Selama beberapa dekade, masyarakat menganggap bahwa pelanggaran di bidang perpajakan hanya cukup diselesaikan dengan tindakan administratif seperti imbauan, klafirikasi, atau pemeriksaan. Ada yang bahkan menunggu Dirjen Pajak menerbitkan surat ketetapan pajak. Jika terdapat sengketa pajak, tanpa ragu wajib pajak mengajukan keberatan bahkan banding ke pengadilan pajak. Kita seolah-olah abai terhadap kenyataan bahwa pelanggaran yang dilakukan wajib pajak dapat dikategorikan sebagai tindakan pidana jika memenuhi unsur-unsur pidana sebagaimana diatur dalam Ketentuan Umum dan Tata Cara Perpajakan (KUP).

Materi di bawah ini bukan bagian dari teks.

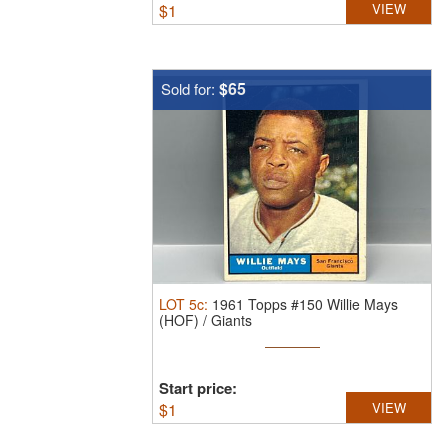
$
1
VIEW
$65
Sold for:
LOT
5c
:
1961 Topps #150 Willie Mays
(HOF) / Giants
Start price:
$
1
VIEW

Banyak modus wajib pajak melakukan tindak pidana pajak, di antaranya menerbitkan dan/atau menggunakan faktur pajak yang tidak berdasarkan transaksi yang sebenarnya (TBTS), memotong/memungut pajak tapi tidak menyetorkannya ke kas negara, dan menyampaikan Surat Pemberitahuan (SPT) dan/atau keterangan yang isinya tidak benar atau tidak lengkap. Selain itu, wajib pajak bisa saja melakukan tindak pidana lainnya seperti tindak pidana pencucian uang (TPPU) yang bisa jadi mengiringi pidana pajak sebagai predicate crime.
Baru-baru ini Menteri Keuangan melantik Suryo Utomo sebagai Dirjen Pajak menggantikan Robert Pakpahan. Terhitung sejak awal November 2019, DJP resmi dinahkodai Dirjen baru. Kalangan dunia usaha berharap agar Dirjen Pajak dapat menciptakan kebijakan dan kinerja perpajakan yang lebih baik. Di sisi lain, fakta menunjukkan capaian penerimaan pajak hingga akhir Oktober 2019 yang belum menggembirakan. Diprediksi, realisasi penerimaan pajak tahun ini shortfall sekitar Rp140 triliun dari target APBN sebesar Rp1.577,56 triliun, atau hanya tercapai sekitar Rp1.315,91 triliun (91 persen). Penegakan hukum pajak juga berada di pundak beliau sebagai pucuk pimpinan tertinggi di DJP.
Administratif vs Pidana
Pencapaian penerimaan pajak hendaknya dilakukan bukan hanya dengan pendekatan persuasif administratif. Jika terdapat indikasi pidana yang dilakukan oleh wajib pajak, DJP tidak boleh ragu untuk memprosesnya melalui pemeriksaan bukti permulaan dan jika perlu sampai ke penyidikan. Tentu tidak ada maksud untuk menakut-nakuti, tetapi semua pihak juga perlu tahu bahwa penegakan hukum adalah bagian dari proses bisnis di DJP. Muaranya adalah pemberian efek jera dan peningkatan wajib pajak. Jika wajib pajak patuh, insya Allah penerimaan pajak akan meningkat.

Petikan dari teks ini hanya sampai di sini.